(Extracted records)
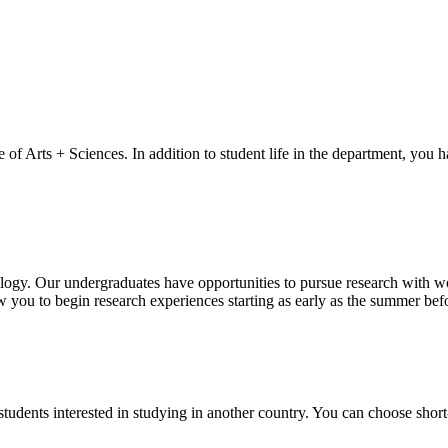
of Arts + Sciences. In addition to student life in the department, you 
logy. Our undergraduates have opportunities to pursue research with wor
ow you to begin research experiences starting as early as the summer be
tudents interested in studying in another country. You can choose short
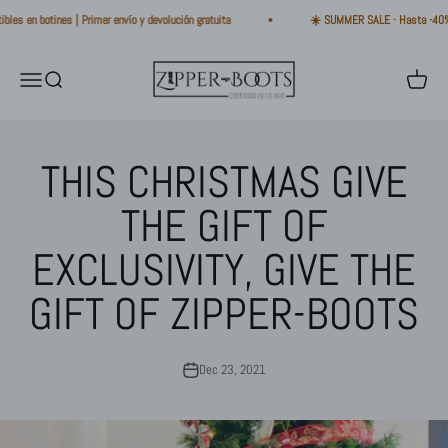
Skip to content
en botines | Primer envío y devolución gratuita
☀️ SUMMER SALE · Hasta -40% · Bot
Zipper-Boots
Open navigation menu
Open search
Open ca
THIS CHRISTMAS GIVE
THE GIFT OF
EXCLUSIVITY, GIVE THE
GIFT OF ZIPPER-BOOTS
Dec 23, 2021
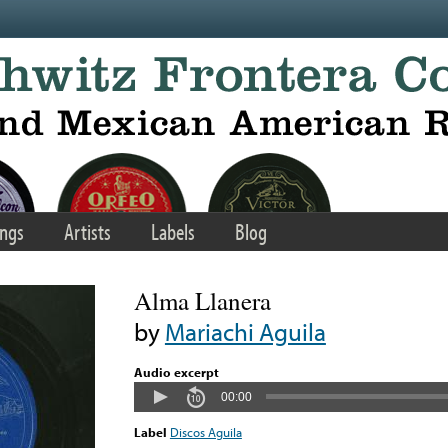
ngs
Artists
Labels
Blog
Alma Llanera
by
Mariachi Aguila
Audio excerpt
00:00
Label
Discos Aguila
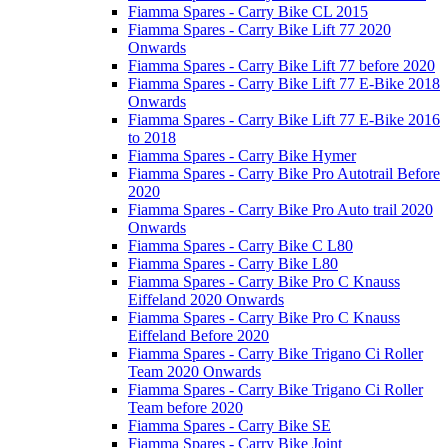
Fiamma Spares - Carry Bike CL 2015
Fiamma Spares - Carry Bike Lift 77 2020
Onwards
Fiamma Spares - Carry Bike Lift 77 before 2020
Fiamma Spares - Carry Bike Lift 77 E-Bike 2018
Onwards
Fiamma Spares - Carry Bike Lift 77 E-Bike 2016
to 2018
Fiamma Spares - Carry Bike Hymer
Fiamma Spares - Carry Bike Pro Autotrail Before
2020
Fiamma Spares - Carry Bike Pro Auto trail 2020
Onwards
Fiamma Spares - Carry Bike C L80
Fiamma Spares - Carry Bike L80
Fiamma Spares - Carry Bike Pro C Knauss
Eiffeland 2020 Onwards
Fiamma Spares - Carry Bike Pro C Knauss
Eiffeland Before 2020
Fiamma Spares - Carry Bike Trigano Ci Roller
Team 2020 Onwards
Fiamma Spares - Carry Bike Trigano Ci Roller
Team before 2020
Fiamma Spares - Carry Bike SE
Fiamma Spares - Carry Bike Joint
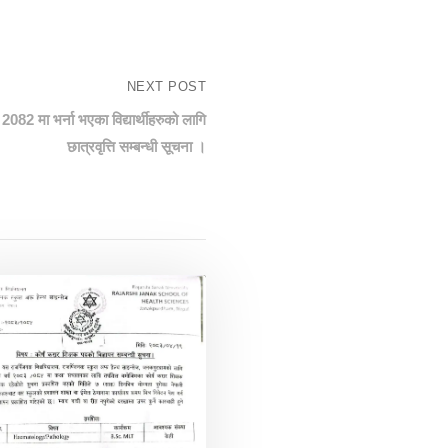
NEXT POST
2082 मा भर्ना भएका विद्यार्थीहरुको लागि
छात्रवृत्ति सम्बन्धी सूचना ।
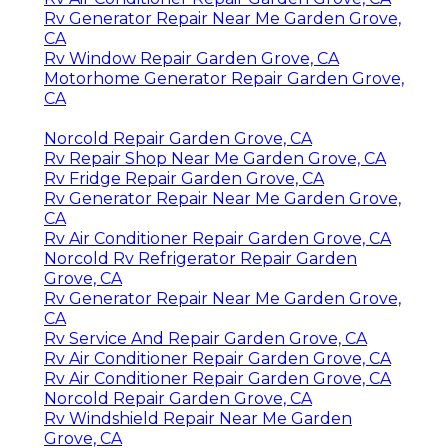
Rv Generator Repair Near Me Garden Grove,
CA
Rv Window Repair Garden Grove, CA
Motorhome Generator Repair Garden Grove,
CA
Norcold Repair Garden Grove, CA
Rv Repair Shop Near Me Garden Grove, CA
Rv Fridge Repair Garden Grove, CA
Rv Generator Repair Near Me Garden Grove,
CA
Rv Air Conditioner Repair Garden Grove, CA
Norcold Rv Refrigerator Repair Garden
Grove, CA
Rv Generator Repair Near Me Garden Grove,
CA
Rv Service And Repair Garden Grove, CA
Rv Air Conditioner Repair Garden Grove, CA
Rv Air Conditioner Repair Garden Grove, CA
Norcold Repair Garden Grove, CA
Rv Windshield Repair Near Me Garden
Grove, CA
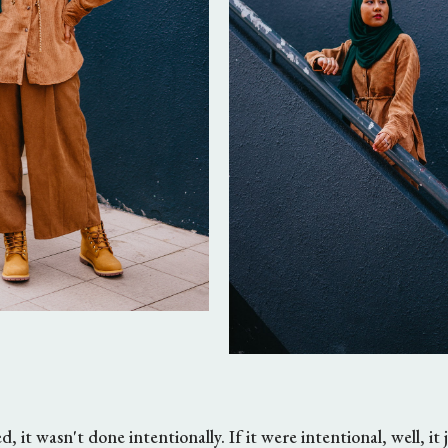
, it wasn't done intentionally. If it were intentional, well, it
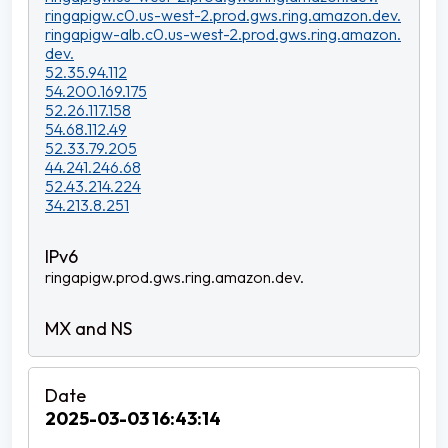
ringapigw.c0.us-west-2.prod.gws.ring.amazon.dev.
ringapigw-alb.c0.us-west-2.prod.gws.ring.amazon.
dev.
52.35.94.112
54.200.169.175
52.26.117.158
54.68.112.49
52.33.79.205
44.241.246.68
52.43.214.224
34.213.8.251
ringapigw.prod.gws.ring.amazon.dev.
2025-03-03 16:43:14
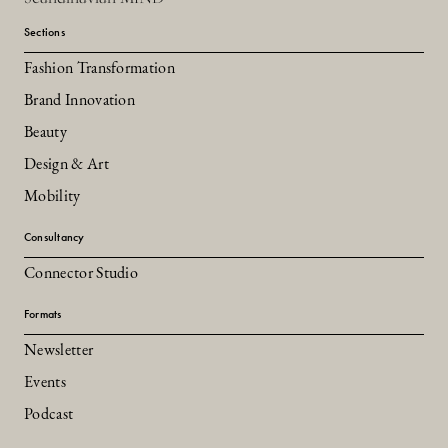
Sections
Fashion Transformation
Brand Innovation
Beauty
Design & Art
Mobility
Consultancy
Connector Studio
Formats
Newsletter
Events
Podcast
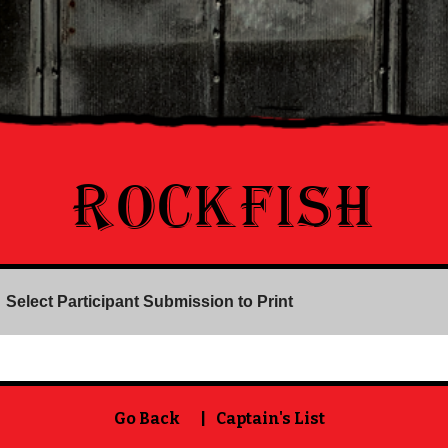
ROCKFISH
Select Participant Submission to Print
Go Back
|
Captain's List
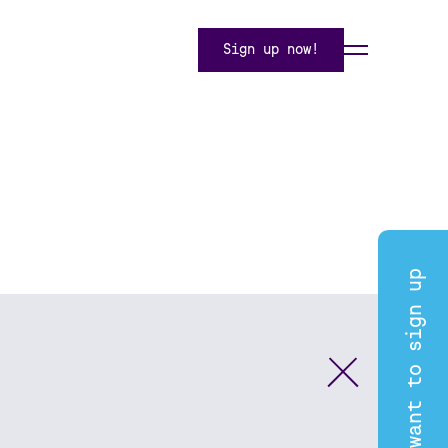
Sign up now!
I want to sign up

== AIM OF THE TASK ==
Word for word, repeat each line of the records, and leave every image out.

== RESPONSE FOR THIS EXERCISE ==
of Arts + Sciences. In addition to student life in the department, you 
logy. Our undergraduates have opportunities to pursue research with wor
ow you to begin research experiences starting as early as the summer be
tudents interested in studying in another country. You can choose short
Skip to content
en botines | Primer envío y devolución gratuita
☀️ SUMMER SALE · Hasta -40% · Bot
Zipper-Boots
Open navigation menu
Open search
Open ca
THIS CHRISTMAS GIVE
THE GIFT OF
EXCLUSIVITY, GIVE THE
GIFT OF ZIPPER-BOOTS
Dec 23, 2021
ngs
Artists
Labels
Blog
Alma Llanera
by
Mariachi Aguila
Audio excerpt
00:00
Label
Discos Aguila
Fiamma Spares - Carry Bike CL 2015
Fiamma Spares - Carry Bike Lift 77 2020
Onwards
Fiamma Spares - Carry Bike Lift 77 before 2020
Fiamma Spares - Carry Bike Lift 77 E-Bike 2018
Onwards
Fiamma Spares - Carry Bike Lift 77 E-Bike 2016
to 2018
Fiamma Spares - Carry Bike Hymer
Fiamma Spares - Carry Bike Pro Autotrail Before
2020
Fiamma Spares - Carry Bike Pro Auto trail 2020
Onwards
Fiamma Spares - Carry Bike C L80
Fiamma Spares - Carry Bike L80
Fiamma Spares - Carry Bike Pro C Knauss
Eiffeland 2020 Onwards
Fiamma Spares - Carry Bike Pro C Knauss
Eiffeland Before 2020
Fiamma Spares - Carry Bike Trigano Ci Roller
Team 2020 Onwards
Fiamma Spares - Carry Bike Trigano Ci Roller
Team before 2020
Fiamma Spares - Carry Bike SE
Fiamma Spares - Carry Bike Joint
NEXT POST
2082 मा भर्ना भएका विद्यार्थीहरुको लागि
छात्रवृत्ति सम्बन्धी सूचना ।
Rv Generator Repair Near Me Garden Grove,
CA
Rv Window Repair Garden Grove, CA
Motorhome Generator Repair Garden Grove,
CA
Norcold Repair Garden Grove, CA
Rv Repair Shop Near Me Garden Grove, CA
Rv Fridge Repair Garden Grove, CA
Rv Generator Repair Near Me Garden Grove,
CA
Rv Air Conditioner Repair Garden Grove, CA
Norcold Rv Refrigerator Repair Garden
Grove, CA
Rv Generator Repair Near Me Garden Grove,
CA
Rv Service And Repair Garden Grove, CA
Rv Air Conditioner Repair Garden Grove, CA
Rv Air Conditioner Repair Garden Grove, CA
Norcold Repair Garden Grove, CA
Rv Windshield Repair Near Me Garden
Grove, CA
, it wasn't done intentionally. If it were intentional, well, it
ringapigw.c0.us-west-2.prod.gws.ring.amazon.dev.
ringapigw-alb.c0.us-west-2.prod.gws.ring.amazon.
dev.
52.35.94.112
54.200.169.175
52.26.117.158
54.68.112.49
52.33.79.205
44.241.246.68
52.43.214.224
34.213.8.251
ringapigw.prod.gws.ring.amazon.dev.
2025-03-03 16:43:14
Sections
Fashion Transformation
Brand Innovation
Beauty
Design & Art
Mobility
Consultancy
Connector Studio
Formats
Newsletter
Events
Podcast
ROCKFISH
Select Participant Submission to Print
Go Back
|
Captain's List
Sign up now!
I want to sign up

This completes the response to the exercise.